Okay, so I'm reading a book called The Logic Book and I just started the chapter about Metatheory. The topic of Mathematical Induction is being discussed by an example using the recursive definitions of Symbolic Logic.

So, they say how can you prove for every sentence the number of left parenthesis equals the number of right parenthesis for these recursive definitions:

1. Every sentence letter is a sentence.
2. If P is a sentence, then ~P is a sentence.
3. If P and Q are sentences then (P & Q) is a sentence.
4. If P and Q are sentences then (P V Q) is a sentence.
5. If P and Q are sentences then (P ⊃ Q) is a sentence.
6. If P and Q are sentences then (P ≡ Q) is a sentence.
7. Nothing is a sentence unless it can be formed by repeated application of clauses 1-6

They talk about proving the basis clause of the first premise then use the second premise as the inductive step which you need to prove is true

I'm not clear - is the inductive hypothesis the first premise? - the basis clause? They say it's the antecedent of the inductive step.

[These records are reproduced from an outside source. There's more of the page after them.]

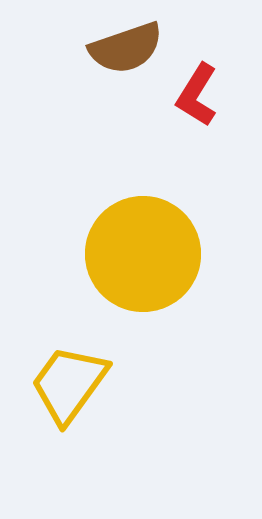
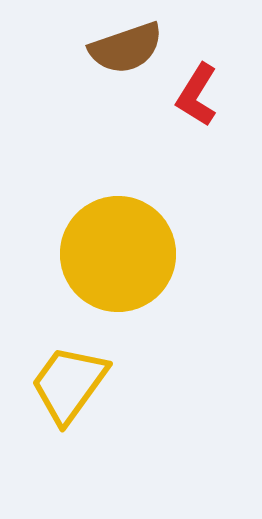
yellow circle: moved 25 px left
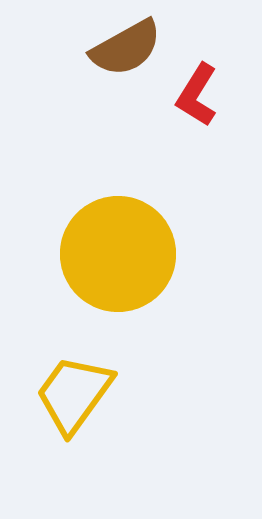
brown semicircle: rotated 10 degrees counterclockwise
yellow trapezoid: moved 5 px right, 10 px down
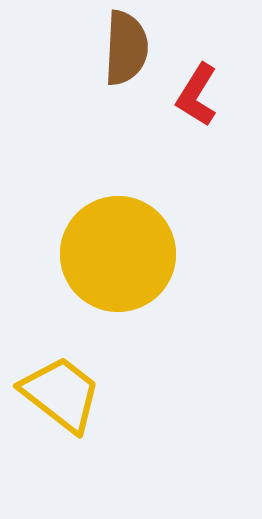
brown semicircle: rotated 58 degrees counterclockwise
yellow trapezoid: moved 13 px left; rotated 92 degrees clockwise
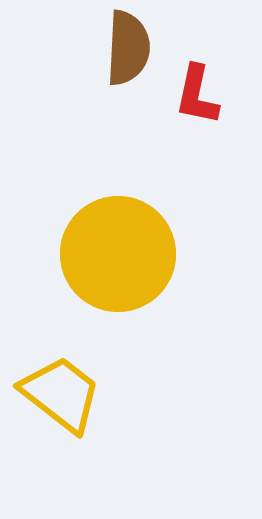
brown semicircle: moved 2 px right
red L-shape: rotated 20 degrees counterclockwise
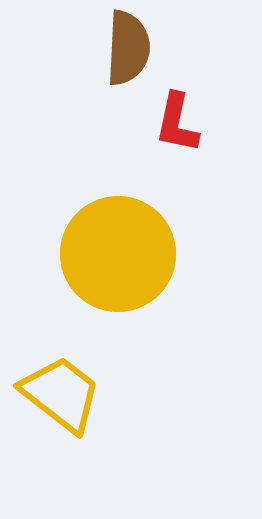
red L-shape: moved 20 px left, 28 px down
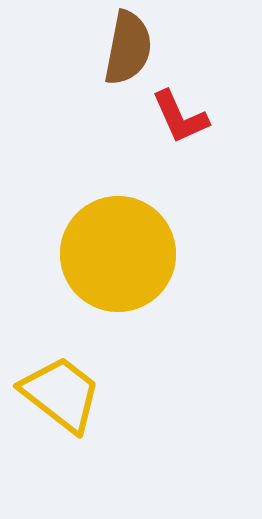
brown semicircle: rotated 8 degrees clockwise
red L-shape: moved 3 px right, 6 px up; rotated 36 degrees counterclockwise
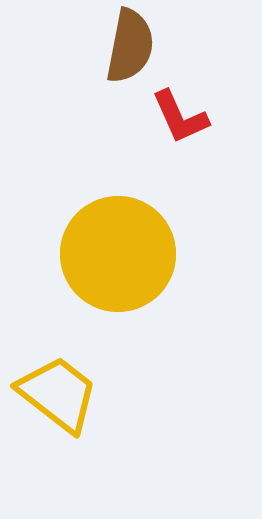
brown semicircle: moved 2 px right, 2 px up
yellow trapezoid: moved 3 px left
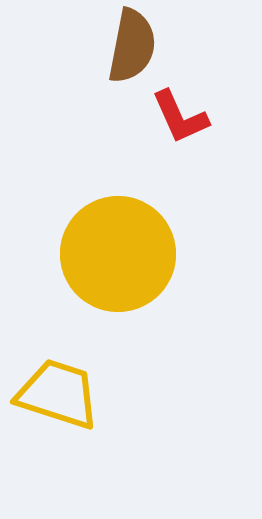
brown semicircle: moved 2 px right
yellow trapezoid: rotated 20 degrees counterclockwise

So they say that if you prove that the basis clause and the inductive step are both true then the conclusion must be true.

They give a generalized example of mathematical induction based on the logic of the above example (whose entirety I omitted):

The thesis holds for every member of the first group in the series.

For each group in the series, if the thesis holds of every member of every prior group then the thesis holds for every member of that group as well.
The thesis holds for every member of every group on the series.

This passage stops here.